── Provided material ──

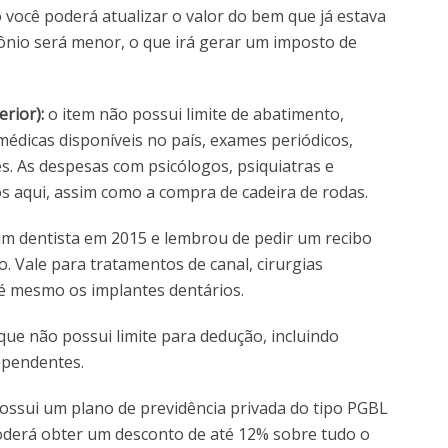
você poderá atualizar o valor do bem que já estava
ônio será menor, o que irá gerar um imposto de
rior):
o item não possui limite de abatimento,
édicas disponíveis no país, exames periódicos,
es. As despesas com psicólogos, psiquiatras e
s aqui, assim como a compra de cadeira de rodas.
m dentista em 2015 e lembrou de pedir um recibo
. Vale para tratamentos de canal, cirurgias
té mesmo os implantes dentários.
que não possui limite para dedução, incluindo
ependentes.
possui um plano de previdência privada do tipo PGBL
poderá obter um desconto de até 12% sobre tudo o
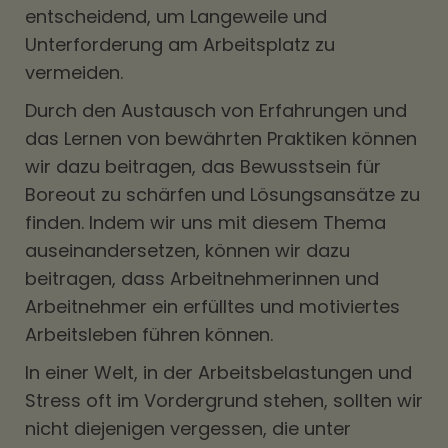
entscheidend, um Langeweile und
Unterforderung am Arbeitsplatz zu
vermeiden.
Durch den Austausch von Erfahrungen und
das Lernen von bewährten Praktiken können
wir dazu beitragen, das Bewusstsein für
Boreout zu schärfen und Lösungsansätze zu
finden. Indem wir uns mit diesem Thema
auseinandersetzen, können wir dazu
beitragen, dass Arbeitnehmerinnen und
Arbeitnehmer ein erfülltes und motiviertes
Arbeitsleben führen können.
In einer Welt, in der Arbeitsbelastungen und
Stress oft im Vordergrund stehen, sollten wir
nicht diejenigen vergessen, die unter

───

• Exercise objective: Beginning with the line in which "entscheidend, um Langeweile und" appears, set down each line through the last one in the listing, unchanged and with no extras.

• Result below:
entscheidend, um Langeweile und
Unterforderung am Arbeitsplatz zu
vermeiden.
Durch den Austausch von Erfahrungen und
das Lernen von bewährten Praktiken können
wir dazu beitragen, das Bewusstsein für
Boreout zu schärfen und Lösungsansätze zu
finden. Indem wir uns mit diesem Thema
auseinandersetzen, können wir dazu
beitragen, dass Arbeitnehmerinnen und
Arbeitnehmer ein erfülltes und motiviertes
Arbeitsleben führen können.
In einer Welt, in der Arbeitsbelastungen und
Stress oft im Vordergrund stehen, sollten wir
nicht diejenigen vergessen, die unter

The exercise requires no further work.